DEFORMATION RESISTANCE IN ORIENTED NYLON-6

Initially spherulitic nylon 6 was textured into a quasi-single crystal form by plane-strain compression at 170-degrees-C in a deep channel-die to a compression ratio of 4.0, followed by cooling under pressure to room temperature. The resulting material, having orthotropic symmetry with quasi-single crystalline perfection, had a dual morphology in which the normals of the crystallographic (100) planes equipartition at +/-21-degrees with respect to the constraint direction of the plane-strain deformation. This highly textured material, having relatively large dimensions in all directions, was used to study the elastic and plastic anisotropy of the actual constituent lamellar crystallites.

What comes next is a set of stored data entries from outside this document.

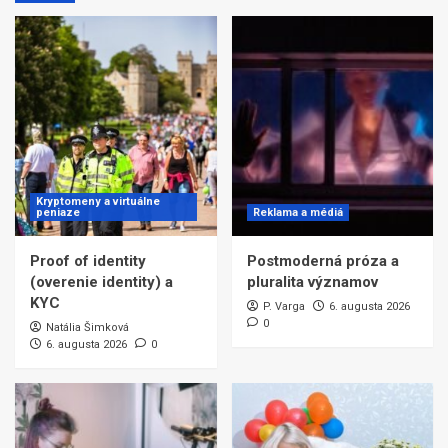
Kryptomeny a virtuálne
peniaze
Reklama a médiá
Proof of identity
Postmoderná próza a
(overenie identity) a
pluralita významov
KYC
P. Varga
6. augusta 2026
0
Natália Šimková
6. augusta 2026
0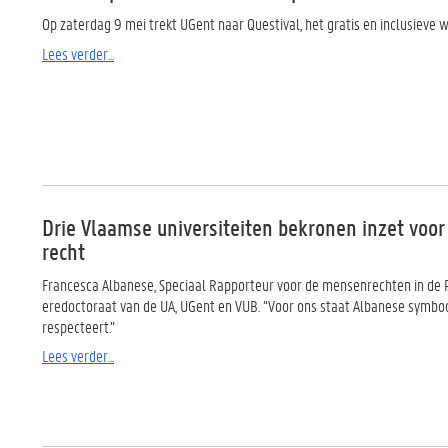
Op zaterdag 9 mei trekt UGent naar Questival, het gratis en inclusieve 
Lees verder...
Drie Vlaamse universiteiten bekronen inzet voo
recht
Francesca Albanese, Speciaal Rapporteur voor de mensenrechten in de P
eredoctoraat van de UA, UGent en VUB. “Voor ons staat Albanese symboo
respecteert.”
Lees verder...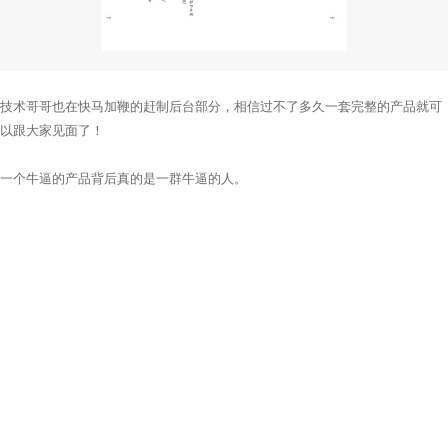
技术哥哥也在快马加鞭的赶制后台部分，相信过不了多久一套完整的产品就可
以跟大家见面了！
一个牛逼的产品背后真的是一群牛逼的人。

As a result, a complete set of nine elastic compliances of the orthotropic sample were measured by a simple direct technique and were related to the monoclinic crystal properties. In addition, detailed measurements were made of the plastic anisotropy of this textured material to establish that plastic response of the actual monoclinic nylon 6 crystallites is derived principally from three crystallographic slip processes consisting of the (001) [010] and (100) [010] chain slip systems and the (001)-[100] transverse slip system. The plastic shear resistances of all these slip systems were found to increase substantially with increasing compressive stress acting across the slip planes. Among these three deformation mechanisms, (001)[010] chain slip is the easiest system to be activated.